Requirement> Which lines of the records below contain the word "info"? Report each of them in full.

Listed entries>
####

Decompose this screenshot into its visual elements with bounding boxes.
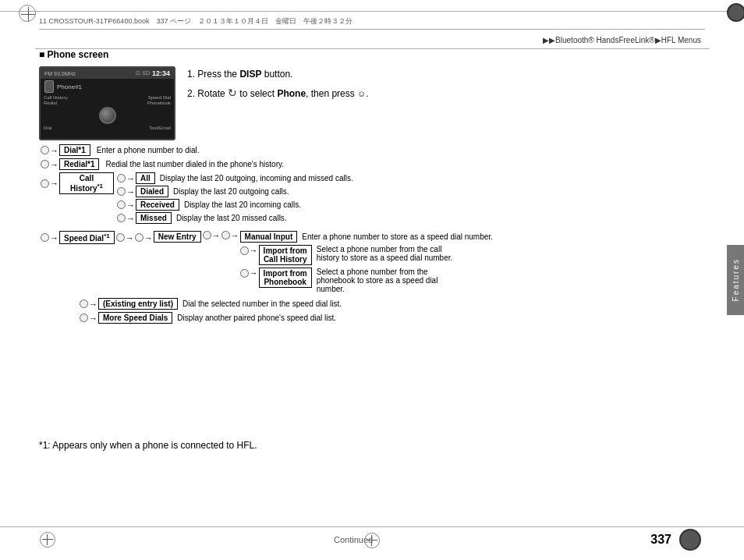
step2-suffix: , then press ☺. <box>306 88 369 99</box>
menu-box-morespeeddials: More Speed Dials <box>98 312 172 324</box>
phone-screen-image: FM 93.0MHz ⊡ SD 12:34 Phone#1 Call Histo… <box>39 66 175 140</box>
menu-box-callhistory: CallHistory*1 <box>59 172 114 194</box>
icon-redial <box>41 160 49 168</box>
icon-import-callhistory <box>240 246 249 255</box>
section-title: ■ Phone screen <box>39 49 701 60</box>
menu-desc-import-callhistory: Select a phone number from the call hist… <box>317 245 457 262</box>
icon-speeddial3 <box>135 233 143 242</box>
menu-box-dialed: Dialed <box>136 186 168 197</box>
corner-crosshair-bl <box>39 531 56 548</box>
icon-callhistory <box>41 179 49 188</box>
icon-speeddial <box>41 233 49 242</box>
menu-box-all: All <box>136 172 155 184</box>
menu-box-redial: Redial*1 <box>59 158 99 170</box>
menu-desc-missed: Display the last 20 missed calls. <box>176 214 287 222</box>
icon-import-phonebook <box>240 269 249 278</box>
menu-box-newentry: New Entry <box>154 231 201 243</box>
menu-desc-manualinput: Enter a phone number to store as a speed… <box>302 232 493 241</box>
menu-box-speeddial: Speed Dial*1 <box>59 231 115 244</box>
menu-box-dial: Dial*1 <box>59 144 90 156</box>
icon-dial <box>41 146 49 154</box>
file-info-bar: 11 CROSSTOUR-31TP66400.book 337 ページ ２０１３… <box>39 14 705 30</box>
menu-box-missed: Missed <box>136 212 172 224</box>
menu-box-import-callhistory: Import fromCall History <box>259 245 312 265</box>
menu-desc-import-phonebook: Select a phone number from the phonebook… <box>317 268 457 293</box>
menu-desc-received: Display the last 20 incoming calls. <box>184 200 301 209</box>
corner-crosshair-br <box>679 529 701 551</box>
menu-box-manualinput: Manual Input <box>240 231 298 243</box>
menu-desc-all: Display the last 20 outgoing, incoming a… <box>160 174 353 183</box>
footnote: *1: Appears only when a phone is connect… <box>39 440 257 451</box>
step1-suffix: button. <box>261 69 292 80</box>
menu-desc-dialed: Display the last 20 outgoing calls. <box>173 187 289 196</box>
features-tab: Features <box>727 245 744 315</box>
features-tab-label: Features <box>732 258 740 301</box>
icon-newentry2 <box>221 231 230 239</box>
content-area: ■ Phone screen FM 93.0MHz ⊡ SD 12:34 Pho… <box>39 43 701 521</box>
page-number: 337 <box>650 533 671 547</box>
icon-existing <box>80 299 88 308</box>
icon-morespeeddials <box>80 314 88 322</box>
bottom-right: 337 <box>650 529 701 551</box>
menu-box-import-phonebook: Import fromPhonebook <box>259 268 312 288</box>
bottom-divider <box>0 526 744 527</box>
bottom-left <box>39 531 56 548</box>
icon-missed <box>117 214 126 222</box>
menu-desc-dial: Enter a phone number to dial. <box>97 146 200 154</box>
file-info-text: 11 CROSSTOUR-31TP66400.book 337 ページ ２０１３… <box>39 16 353 27</box>
phone-time: 12:34 <box>152 69 170 77</box>
phone-label: Phone#1 <box>57 83 82 90</box>
menu-desc-existing: Dial the selected number in the speed di… <box>182 299 342 308</box>
footnote-text: *1: Appears only when a phone is connect… <box>39 440 257 451</box>
step1-bold: DISP <box>239 69 261 80</box>
bottom-center-crosshair <box>363 532 381 549</box>
menu-box-received: Received <box>136 199 179 211</box>
step2-prefix: 2. Rotate <box>187 88 228 99</box>
icon-dialed <box>117 187 126 196</box>
step2-bold: Phone <box>277 88 306 99</box>
icon-newentry <box>203 231 211 239</box>
icon-all <box>117 174 126 183</box>
menu-box-existing: (Existing entry list) <box>98 298 178 310</box>
phone-fm-text: FM 93.0MHz <box>44 71 76 76</box>
step1-prefix: 1. Press the <box>187 69 239 80</box>
icon-received <box>117 200 126 209</box>
icon-speeddial2 <box>116 233 125 242</box>
menu-desc-redial: Redial the last number dialed in the pho… <box>105 160 284 168</box>
menu-desc-morespeeddials: Display another paired phone's speed dia… <box>177 314 336 322</box>
instructions: 1. Press the DISP button. 2. Rotate ↻ to… <box>187 66 369 103</box>
menu-tree: → Dial*1 Enter a phone number to dial. →… <box>39 144 678 326</box>
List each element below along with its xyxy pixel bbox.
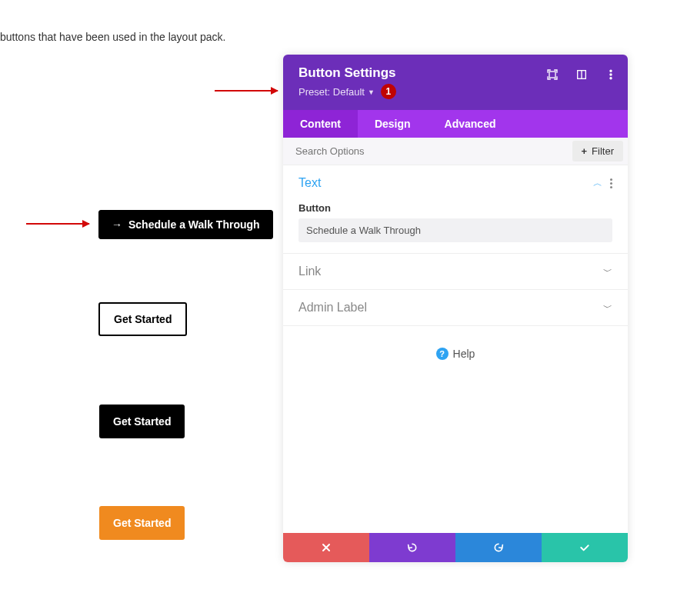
button-settings-panel: Button Settings Preset: Default ▼ 1 Cont… bbox=[283, 55, 628, 562]
filter-button[interactable]: + Filter bbox=[572, 141, 623, 161]
filter-label: Filter bbox=[592, 145, 614, 157]
arrow-annotation-1 bbox=[215, 90, 278, 92]
section-admin-label: Admin Label ﹀ bbox=[283, 290, 628, 326]
section-text-header[interactable]: Text ︿ bbox=[298, 176, 612, 190]
panel-footer bbox=[283, 533, 628, 562]
tab-advanced[interactable]: Advanced bbox=[428, 110, 513, 138]
section-link-header[interactable]: Link ﹀ bbox=[298, 265, 612, 278]
undo-icon bbox=[406, 541, 419, 554]
undo-button[interactable] bbox=[369, 533, 455, 562]
cancel-button[interactable] bbox=[283, 533, 369, 562]
preset-label: Preset: Default bbox=[298, 86, 365, 98]
section-admin-label-title: Admin Label bbox=[298, 301, 367, 315]
svg-point-5 bbox=[610, 78, 612, 79]
caret-down-icon: ▼ bbox=[368, 88, 375, 96]
button-text-input[interactable] bbox=[298, 218, 612, 242]
arrow-annotation-2 bbox=[26, 223, 89, 225]
schedule-walkthrough-button[interactable]: → Schedule a Walk Through bbox=[98, 210, 273, 239]
kebab-icon[interactable] bbox=[605, 68, 617, 81]
section-admin-label-header[interactable]: Admin Label ﹀ bbox=[298, 301, 612, 315]
panel-body: Text ︿ Button Link ﹀ Admin Label bbox=[283, 165, 628, 533]
get-started-orange-button[interactable]: Get Started bbox=[99, 506, 185, 540]
get-started-dark-label: Get Started bbox=[113, 415, 171, 428]
section-text-title: Text bbox=[298, 176, 321, 190]
section-text: Text ︿ Button bbox=[283, 165, 628, 254]
chevron-down-icon: ﹀ bbox=[603, 301, 612, 315]
svg-point-3 bbox=[610, 70, 612, 72]
save-button[interactable] bbox=[542, 533, 628, 562]
tab-content[interactable]: Content bbox=[283, 110, 358, 138]
preset-selector[interactable]: Preset: Default ▼ 1 bbox=[298, 84, 612, 99]
close-icon bbox=[320, 541, 332, 554]
columns-icon[interactable] bbox=[575, 68, 588, 81]
section-link-title: Link bbox=[298, 265, 321, 278]
step-badge: 1 bbox=[381, 84, 396, 99]
settings-tabs: Content Design Advanced bbox=[283, 110, 628, 138]
svg-rect-0 bbox=[549, 72, 555, 78]
chevron-up-icon: ︿ bbox=[593, 177, 602, 190]
get-started-outline-button[interactable]: Get Started bbox=[98, 302, 187, 336]
plus-icon: + bbox=[582, 145, 588, 157]
expand-icon[interactable] bbox=[546, 68, 559, 81]
button-field-label: Button bbox=[298, 202, 612, 214]
help-label: Help bbox=[453, 348, 475, 360]
get-started-outline-label: Get Started bbox=[114, 313, 172, 325]
get-started-orange-label: Get Started bbox=[113, 517, 171, 529]
schedule-walkthrough-label: Schedule a Walk Through bbox=[128, 218, 260, 231]
arrow-right-icon: → bbox=[112, 218, 122, 231]
check-icon bbox=[579, 541, 591, 554]
help-row[interactable]: ? Help bbox=[283, 326, 628, 381]
section-kebab-icon[interactable] bbox=[610, 178, 612, 188]
svg-point-4 bbox=[610, 74, 612, 75]
section-link: Link ﹀ bbox=[283, 254, 628, 290]
redo-icon bbox=[492, 541, 505, 554]
search-input[interactable] bbox=[283, 138, 568, 165]
panel-header: Button Settings Preset: Default ▼ 1 bbox=[283, 55, 628, 110]
help-icon: ? bbox=[436, 348, 449, 360]
intro-text: buttons that have been used in the layou… bbox=[0, 31, 225, 43]
get-started-dark-button[interactable]: Get Started bbox=[99, 405, 185, 438]
search-row: + Filter bbox=[283, 138, 628, 165]
tab-design[interactable]: Design bbox=[358, 110, 428, 138]
chevron-down-icon: ﹀ bbox=[603, 265, 612, 278]
redo-button[interactable] bbox=[455, 533, 542, 562]
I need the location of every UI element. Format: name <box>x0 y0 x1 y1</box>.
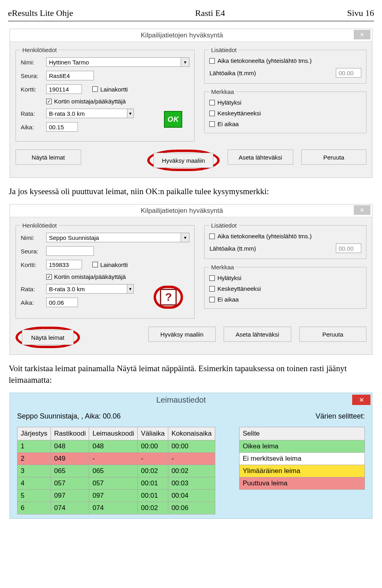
person-group: Henkilötiedot Nimi: ▼ Seura: <box>16 222 195 319</box>
course-input[interactable] <box>46 109 127 118</box>
course-dropdown-button[interactable]: ▼ <box>127 109 134 118</box>
label-course: Rata: <box>21 110 46 117</box>
legend-row: Puuttuva leima <box>240 477 365 490</box>
punch-cell: 048 <box>51 440 89 453</box>
set-start-button[interactable]: Aseta lähteväksi <box>228 150 293 165</box>
course-input[interactable] <box>46 284 127 294</box>
loan-label: Lainakortti <box>100 86 128 93</box>
dnf-label: Keskeyttäneeksi <box>217 285 261 292</box>
legend-table: Selite Oikea leimaEi merkitsevä leimaYli… <box>239 427 365 490</box>
name-dropdown-button[interactable]: ▼ <box>181 57 189 67</box>
label-card: Kortti: <box>21 86 46 93</box>
computer-time-label: Aika tietokoneelta (yhteislähtö tms.) <box>217 233 312 239</box>
punch-row[interactable]: 306506500:0200:02 <box>18 465 215 477</box>
punch-cell: 00:03 <box>168 477 215 490</box>
name-dropdown-button[interactable]: ▼ <box>181 233 189 242</box>
name-input[interactable] <box>46 57 181 67</box>
legend-cell: Puuttuva leima <box>240 477 365 490</box>
legend-row: Oikea leima <box>240 440 365 453</box>
show-punches-label: Näytä leimat <box>32 154 65 161</box>
punch-col-header: Leimauskoodi <box>89 427 138 440</box>
owner-checkbox[interactable]: ✓Kortin omistaja/pääkäyttäjä <box>46 273 126 280</box>
punch-row[interactable]: 607407400:0200:06 <box>18 502 215 514</box>
narrative-2a: Voit tarkistaa leimat painamalla Näytä l… <box>9 363 373 374</box>
mark-group: Merkkaa Hylätyksi Keskeyttäneeksi Ei aik… <box>204 88 366 133</box>
approval-dialog-2: Kilpailijatietojen hyväksyntä ✕ Henkilöt… <box>10 204 372 355</box>
close-button[interactable]: ✕ <box>354 30 370 39</box>
cancel-button[interactable]: Peruuta <box>299 327 367 342</box>
close-icon: ✕ <box>359 396 364 404</box>
punch-cell: 4 <box>18 477 51 490</box>
punch-table: JärjestysRastikoodiLeimauskoodiVäliaikaK… <box>17 427 215 514</box>
owner-checkbox[interactable]: ✓Kortin omistaja/pääkäyttäjä <box>46 98 126 105</box>
club-input[interactable] <box>46 71 94 80</box>
close-button[interactable]: ✕ <box>354 205 370 215</box>
chevron-down-icon: ▼ <box>183 236 187 240</box>
computer-time-checkbox[interactable]: Aika tietokoneelta (yhteislähtö tms.) <box>209 233 312 239</box>
show-punches-button[interactable]: Näytä leimat <box>16 150 81 165</box>
label-start-time: Lähtöaika (tt.mm) <box>209 245 336 252</box>
label-start-time: Lähtöaika (tt.mm) <box>209 70 336 76</box>
start-time-input <box>336 68 361 78</box>
card-input[interactable] <box>46 260 82 269</box>
dq-checkbox[interactable]: Hylätyksi <box>209 99 241 106</box>
person-legend: Henkilötiedot <box>21 47 58 53</box>
punch-cell: 074 <box>51 502 89 514</box>
notime-checkbox[interactable]: Ei aikaa <box>209 121 238 127</box>
name-input[interactable] <box>46 233 181 242</box>
mark-group: Merkkaa Hylätyksi Keskeyttäneeksi Ei aik… <box>204 264 366 309</box>
set-start-button[interactable]: Aseta lähteväksi <box>224 327 291 342</box>
close-button[interactable]: ✕ <box>352 395 370 405</box>
legend-cell: Ei merkitsevä leima <box>240 453 365 465</box>
dq-label: Hylätyksi <box>217 99 241 106</box>
dnf-checkbox[interactable]: Keskeyttäneeksi <box>209 110 261 117</box>
punch-cell: 3 <box>18 465 51 477</box>
punch-cell: 065 <box>89 465 138 477</box>
label-club: Seura: <box>21 248 46 255</box>
close-icon: ✕ <box>360 207 364 213</box>
punch-cell: 00:01 <box>138 477 168 490</box>
punch-titlebar: Leimaustiedot ✕ <box>10 393 372 407</box>
accept-finish-button[interactable]: Hyväksy maaliin <box>154 153 213 168</box>
punch-row[interactable]: 104804800:0000:00 <box>18 440 215 453</box>
question-text: ? <box>165 291 172 304</box>
mark-legend: Merkkaa <box>209 88 236 95</box>
punch-cell: 048 <box>89 440 138 453</box>
chevron-down-icon: ▼ <box>183 60 187 64</box>
punch-cell: - <box>89 453 138 465</box>
loan-checkbox[interactable]: Lainakortti <box>92 261 128 268</box>
extra-group: Lisätiedot Aika tietokoneelta (yhteisläh… <box>204 222 366 259</box>
set-start-label: Aseta lähteväksi <box>236 331 279 338</box>
time-input[interactable] <box>46 122 78 132</box>
narrative-2b: leimaamatta: <box>9 374 373 386</box>
loan-checkbox[interactable]: Lainakortti <box>92 86 128 93</box>
dnf-label: Keskeyttäneeksi <box>217 110 261 117</box>
punch-cell: 00:00 <box>168 440 215 453</box>
page-rule <box>8 21 374 21</box>
accept-finish-button[interactable]: Hyväksy maaliin <box>148 327 216 342</box>
punch-row[interactable]: 2049--- <box>18 453 215 465</box>
club-input[interactable] <box>46 246 94 256</box>
computer-time-checkbox[interactable]: Aika tietokoneelta (yhteislähtö tms.) <box>209 57 312 64</box>
cancel-label: Peruuta <box>323 154 344 161</box>
dialog-title: Kilpailijatietojen hyväksyntä <box>10 207 354 215</box>
narrative-1: Ja jos kyseessä oli puuttuvat leimat, ni… <box>9 186 373 197</box>
card-input[interactable] <box>46 84 82 94</box>
punch-row[interactable]: 405705700:0100:03 <box>18 477 215 490</box>
course-dropdown-button[interactable]: ▼ <box>127 284 134 294</box>
dialog-title: Kilpailijatietojen hyväksyntä <box>10 31 354 39</box>
accept-finish-label: Hyväksy maaliin <box>160 331 203 338</box>
time-input[interactable] <box>46 298 78 307</box>
dq-checkbox[interactable]: Hylätyksi <box>209 275 241 281</box>
punch-row[interactable]: 509709700:0100:04 <box>18 490 215 502</box>
cancel-button[interactable]: Peruuta <box>301 150 367 165</box>
dnf-checkbox[interactable]: Keskeyttäneeksi <box>209 285 261 292</box>
show-punches-button[interactable]: Näytä leimat <box>22 330 74 345</box>
notime-checkbox[interactable]: Ei aikaa <box>209 296 238 303</box>
notime-label: Ei aikaa <box>217 296 238 303</box>
label-time: Aika: <box>21 124 46 130</box>
punch-cell: 057 <box>51 477 89 490</box>
accept-finish-label: Hyväksy maaliin <box>162 157 205 164</box>
extra-legend: Lisätiedot <box>209 47 238 53</box>
chevron-down-icon: ▼ <box>129 111 133 116</box>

####

Exercise answer>
file-info-bar: 11 CROSSTOUR-31TP66400.book 337 ページ ２０１３… <box>39 14 705 30</box>
file-info-text: 11 CROSSTOUR-31TP66400.book 337 ページ ２０１３… <box>39 16 353 27</box>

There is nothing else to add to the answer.